What needs to be done —
Write out the listing below without alteration, omitting its pictures.

-- Information supplied follows --

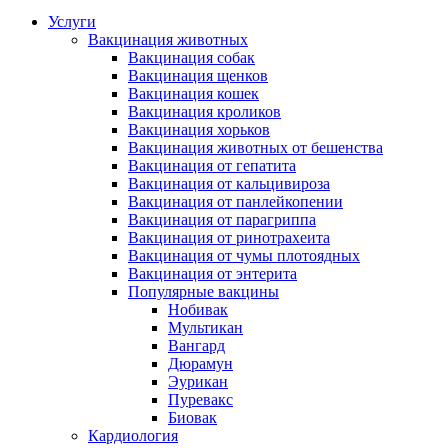
Услуги
Вакцинация животных
Вакцинация собак
Вакцинация щенков
Вакцинация кошек
Вакцинация кроликов
Вакцинация хорьков
Вакцинация животных от бешенства
Вакцинация от гепатита
Вакцинация от кальцивироза
Вакцинация от панлейкопении
Вакцинация от парагриппа
Вакцинация от ринотрахеита
Вакцинация от чумы плотоядных
Вакцинация от энтерита
Популярные вакцины
Нобивак
Мультикан
Вангард
Дюрамун
Эурикан
Пуревакс
Биовак
Кардиология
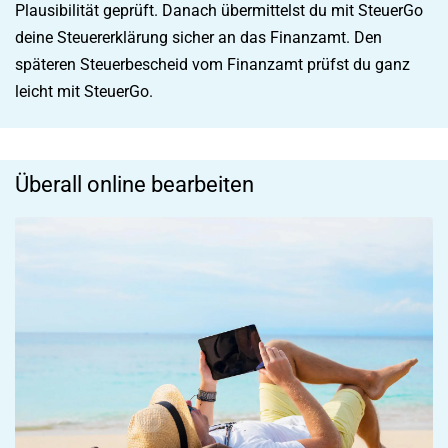
Plausibilität geprüft. Danach übermittelst du mit SteuerGo
deine Steuererklärung sicher an das Finanzamt. Den
späteren Steuerbescheid vom Finanzamt prüfst du ganz
leicht mit SteuerGo.
Überall online bearbeiten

-- Information supplied concluded --

Answer to the problem —
Услуги
Вакцинация животных
Вакцинация собак
Вакцинация щенков
Вакцинация кошек
Вакцинация кроликов
Вакцинация хорьков
Вакцинация животных от бешенства
Вакцинация от гепатита
Вакцинация от кальцивироза
Вакцинация от панлейкопении
Вакцинация от парагриппа
Вакцинация от ринотрахеита
Вакцинация от чумы плотоядных
Вакцинация от энтерита
Популярные вакцины
Нобивак
Мультикан
Вангард
Дюрамун
Эурикан
Пуревакс
Биовак
Кардиология
Plausibilität geprüft. Danach übermittelst du mit SteuerGo
deine Steuererklärung sicher an das Finanzamt. Den
späteren Steuerbescheid vom Finanzamt prüfst du ganz
leicht mit SteuerGo.
Überall online bearbeiten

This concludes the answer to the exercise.